> _The task_
Copy each line in the data below that contains the word "terminată".

> _Listed entries_
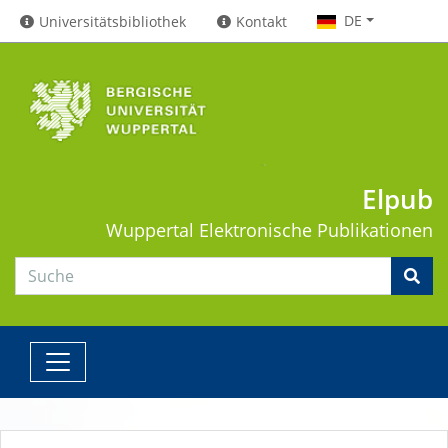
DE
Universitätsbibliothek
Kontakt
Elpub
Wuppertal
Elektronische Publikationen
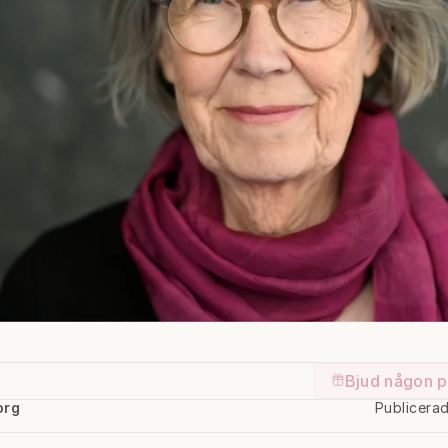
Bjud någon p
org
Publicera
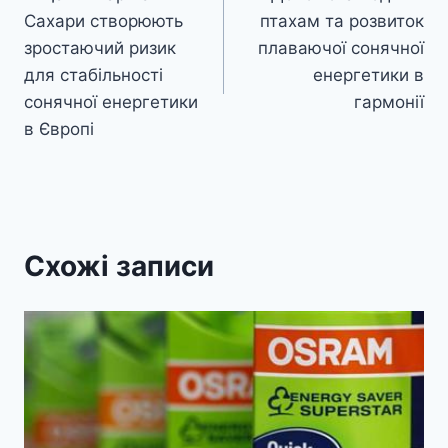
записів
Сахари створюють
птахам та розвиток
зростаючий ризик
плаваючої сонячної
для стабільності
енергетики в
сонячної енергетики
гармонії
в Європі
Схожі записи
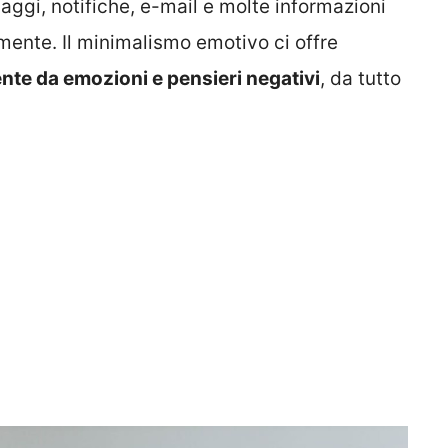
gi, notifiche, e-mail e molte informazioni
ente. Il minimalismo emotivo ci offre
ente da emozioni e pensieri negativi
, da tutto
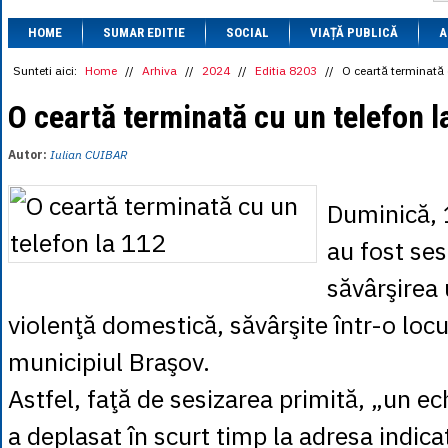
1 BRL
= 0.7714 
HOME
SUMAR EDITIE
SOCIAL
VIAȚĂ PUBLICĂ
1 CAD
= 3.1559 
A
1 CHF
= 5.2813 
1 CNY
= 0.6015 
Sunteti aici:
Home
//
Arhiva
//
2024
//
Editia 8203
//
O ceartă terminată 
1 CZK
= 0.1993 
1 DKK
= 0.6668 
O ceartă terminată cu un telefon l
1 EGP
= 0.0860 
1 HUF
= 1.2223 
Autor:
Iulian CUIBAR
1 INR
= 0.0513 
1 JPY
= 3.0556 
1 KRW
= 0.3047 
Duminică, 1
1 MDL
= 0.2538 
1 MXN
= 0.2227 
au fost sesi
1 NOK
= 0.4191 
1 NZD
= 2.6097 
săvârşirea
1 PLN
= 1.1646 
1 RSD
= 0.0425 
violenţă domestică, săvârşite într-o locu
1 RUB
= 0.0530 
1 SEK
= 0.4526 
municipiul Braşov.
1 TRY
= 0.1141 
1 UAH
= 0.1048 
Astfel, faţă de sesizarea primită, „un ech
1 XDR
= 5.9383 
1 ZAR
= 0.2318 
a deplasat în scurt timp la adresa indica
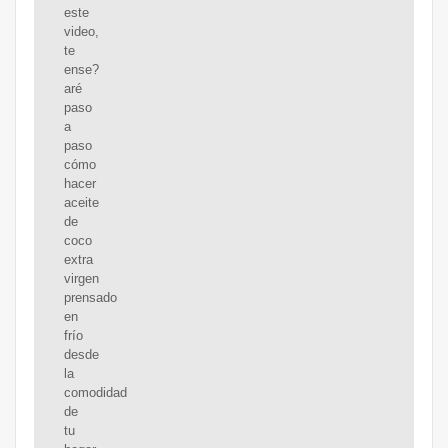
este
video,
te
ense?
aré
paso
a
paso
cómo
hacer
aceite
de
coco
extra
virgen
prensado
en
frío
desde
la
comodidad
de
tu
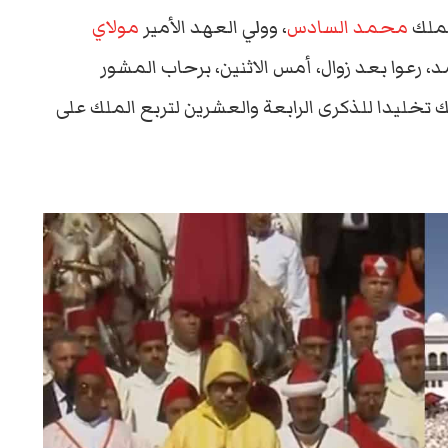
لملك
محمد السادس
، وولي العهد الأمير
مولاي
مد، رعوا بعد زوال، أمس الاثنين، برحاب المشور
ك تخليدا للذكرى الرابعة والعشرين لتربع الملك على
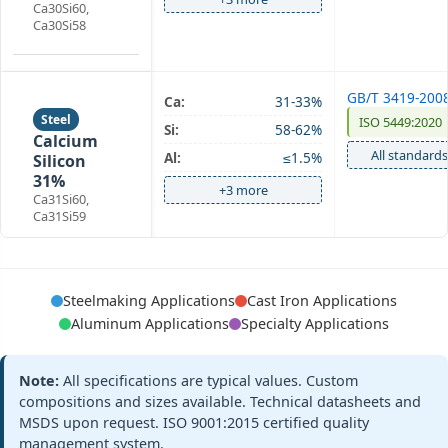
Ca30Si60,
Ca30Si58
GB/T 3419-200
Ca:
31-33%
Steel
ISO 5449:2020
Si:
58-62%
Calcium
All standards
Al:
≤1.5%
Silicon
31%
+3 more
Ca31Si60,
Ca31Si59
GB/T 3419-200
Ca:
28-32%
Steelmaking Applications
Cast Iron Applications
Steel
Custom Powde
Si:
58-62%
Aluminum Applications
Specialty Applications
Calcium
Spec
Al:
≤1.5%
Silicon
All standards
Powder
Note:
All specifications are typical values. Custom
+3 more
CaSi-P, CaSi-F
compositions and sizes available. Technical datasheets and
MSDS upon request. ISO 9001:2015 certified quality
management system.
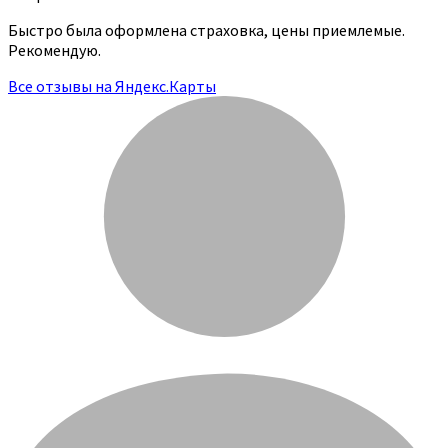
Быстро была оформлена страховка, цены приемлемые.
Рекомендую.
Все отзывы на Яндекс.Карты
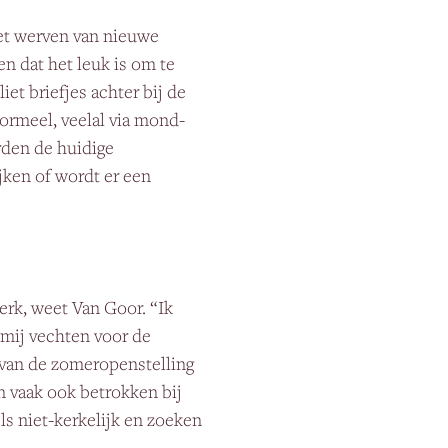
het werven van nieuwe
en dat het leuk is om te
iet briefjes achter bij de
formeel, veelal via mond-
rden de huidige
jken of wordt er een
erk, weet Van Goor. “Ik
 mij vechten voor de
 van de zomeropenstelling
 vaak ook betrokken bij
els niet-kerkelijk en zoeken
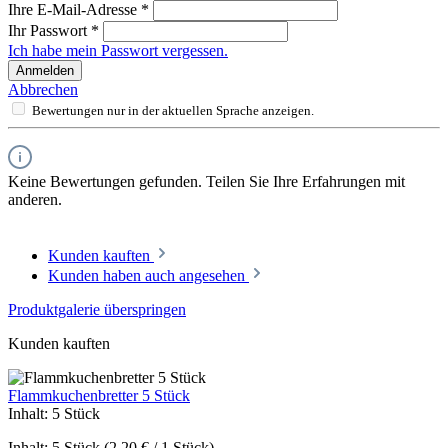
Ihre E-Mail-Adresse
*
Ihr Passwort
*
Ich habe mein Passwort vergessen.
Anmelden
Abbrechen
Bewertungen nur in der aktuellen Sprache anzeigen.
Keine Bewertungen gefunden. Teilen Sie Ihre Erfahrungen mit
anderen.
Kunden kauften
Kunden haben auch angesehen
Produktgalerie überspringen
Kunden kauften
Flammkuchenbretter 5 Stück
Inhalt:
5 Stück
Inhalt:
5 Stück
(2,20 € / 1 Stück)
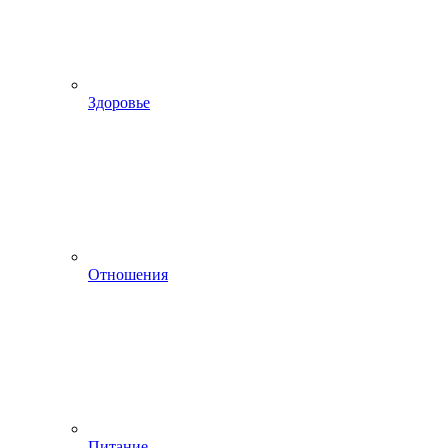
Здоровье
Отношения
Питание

> _Task answer_
O ceartă terminată 
O ceartă terminată cu un telefon l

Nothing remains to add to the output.